(Your task): Copy out every line of the records in which "ממוצע" can be found.

(Data entries):
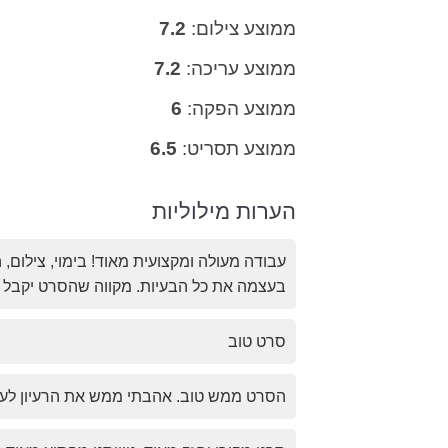
ממוצע צילום:
7.2
ממוצע עריכה:
7.2
ממוצע הפקה:
6
ממוצע תסריט:
6.5
הערות מילוליות
עבודה מעולה ומקצועית מאוד! בימוי, צילום
בעצמה את כל הבעיות. מקווה שהסרט יקבל 
סרט טוב
הסרט ממש טוב. אהבתי ממש את הרעיון לעש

(Reply to the exercise):
ממוצע צילום:
ממוצע עריכה:
ממוצע הפקה:
ממוצע תסריט:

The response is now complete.